• _Material shown_
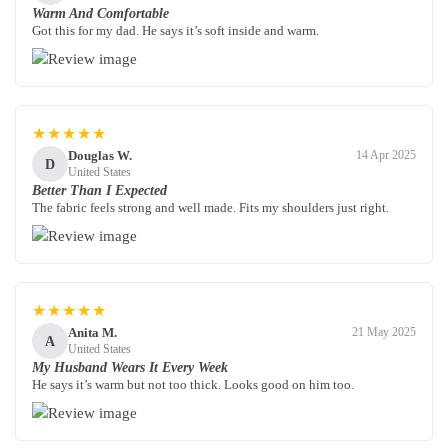
Warm And Comfortable
Got this for my dad. He says it’s soft inside and warm.
★★★★★
Douglas W.
14 Apr 2025
D
United States
Better Than I Expected
The fabric feels strong and well made. Fits my shoulders just right.
★★★★★
Anita M.
21 May 2025
A
United States
My Husband Wears It Every Week
He says it’s warm but not too thick. Looks good on him too.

• _Task statement_
Identify the lines above with the word "says". Copy them.

• _Answer space_
Got this for my dad. He says it’s soft inside and warm.
He says it’s warm but not too thick. Looks good on him too.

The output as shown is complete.